What you are asked to do:
Once the line containing "подтвержденье тому, и" is found in the entries below, restate it and each following line word for word, stopping after the line containing "слышишь меня. Я это знаю, и поэтому я".

======== Data to use ========

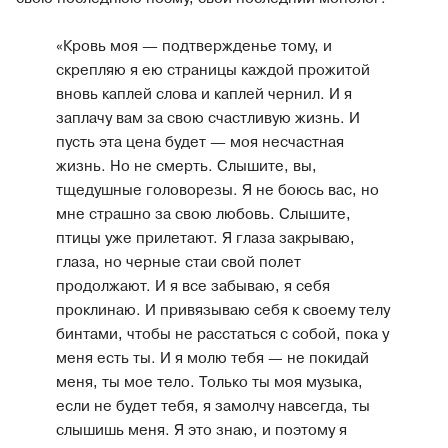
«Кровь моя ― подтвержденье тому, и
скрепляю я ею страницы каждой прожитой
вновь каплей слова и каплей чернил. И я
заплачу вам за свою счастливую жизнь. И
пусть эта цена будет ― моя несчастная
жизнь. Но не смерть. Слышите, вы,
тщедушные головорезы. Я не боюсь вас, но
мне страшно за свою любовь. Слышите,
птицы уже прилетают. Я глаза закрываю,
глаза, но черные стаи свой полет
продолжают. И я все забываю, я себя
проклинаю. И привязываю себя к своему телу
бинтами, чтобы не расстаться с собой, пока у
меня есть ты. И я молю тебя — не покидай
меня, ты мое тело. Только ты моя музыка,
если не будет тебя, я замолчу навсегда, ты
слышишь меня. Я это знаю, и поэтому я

========
======== Data to use ========

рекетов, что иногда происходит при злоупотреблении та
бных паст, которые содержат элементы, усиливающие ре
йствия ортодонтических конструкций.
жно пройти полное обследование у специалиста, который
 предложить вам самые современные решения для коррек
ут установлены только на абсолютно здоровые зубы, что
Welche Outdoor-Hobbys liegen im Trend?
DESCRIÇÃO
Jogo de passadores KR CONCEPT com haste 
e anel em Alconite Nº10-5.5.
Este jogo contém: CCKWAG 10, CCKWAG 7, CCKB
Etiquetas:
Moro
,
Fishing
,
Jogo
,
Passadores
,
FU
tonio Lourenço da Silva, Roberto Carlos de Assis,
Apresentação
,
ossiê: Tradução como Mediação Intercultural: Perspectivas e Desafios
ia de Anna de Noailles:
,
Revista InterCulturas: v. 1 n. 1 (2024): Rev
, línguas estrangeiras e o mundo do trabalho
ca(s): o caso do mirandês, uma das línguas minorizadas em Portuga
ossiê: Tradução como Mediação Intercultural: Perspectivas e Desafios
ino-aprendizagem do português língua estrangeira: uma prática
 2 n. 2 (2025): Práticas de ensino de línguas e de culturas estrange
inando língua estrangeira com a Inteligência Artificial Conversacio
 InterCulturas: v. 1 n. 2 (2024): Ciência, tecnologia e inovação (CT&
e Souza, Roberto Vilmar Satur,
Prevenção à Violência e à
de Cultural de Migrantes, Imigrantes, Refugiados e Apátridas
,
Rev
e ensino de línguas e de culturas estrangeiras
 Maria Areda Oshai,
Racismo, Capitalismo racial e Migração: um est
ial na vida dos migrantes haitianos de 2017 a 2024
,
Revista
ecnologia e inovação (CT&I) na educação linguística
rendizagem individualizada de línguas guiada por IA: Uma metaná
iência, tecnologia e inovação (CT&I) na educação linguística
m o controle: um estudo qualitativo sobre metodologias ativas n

========
======== Data to use ========

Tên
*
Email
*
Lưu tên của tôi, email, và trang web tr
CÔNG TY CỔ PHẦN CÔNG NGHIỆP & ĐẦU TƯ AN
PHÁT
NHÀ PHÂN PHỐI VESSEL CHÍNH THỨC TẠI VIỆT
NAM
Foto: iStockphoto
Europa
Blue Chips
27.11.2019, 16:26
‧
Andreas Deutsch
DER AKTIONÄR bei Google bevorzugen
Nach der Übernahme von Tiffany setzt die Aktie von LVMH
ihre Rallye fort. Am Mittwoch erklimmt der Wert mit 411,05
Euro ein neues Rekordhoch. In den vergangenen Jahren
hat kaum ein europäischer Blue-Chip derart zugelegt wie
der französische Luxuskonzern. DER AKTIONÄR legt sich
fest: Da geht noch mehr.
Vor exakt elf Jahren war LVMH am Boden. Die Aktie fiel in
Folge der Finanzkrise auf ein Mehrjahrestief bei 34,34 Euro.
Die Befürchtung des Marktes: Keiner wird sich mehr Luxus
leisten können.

========

Task response:
«Кровь моя ― подтвержденье тому, и
скрепляю я ею страницы каждой прожитой
вновь каплей слова и каплей чернил. И я
заплачу вам за свою счастливую жизнь. И
пусть эта цена будет ― моя несчастная
жизнь. Но не смерть. Слышите, вы,
тщедушные головорезы. Я не боюсь вас, но
мне страшно за свою любовь. Слышите,
птицы уже прилетают. Я глаза закрываю,
глаза, но черные стаи свой полет
продолжают. И я все забываю, я себя
проклинаю. И привязываю себя к своему телу
бинтами, чтобы не расстаться с собой, пока у
меня есть ты. И я молю тебя — не покидай
меня, ты мое тело. Только ты моя музыка,
если не будет тебя, я замолчу навсегда, ты
слышишь меня. Я это знаю, и поэтому я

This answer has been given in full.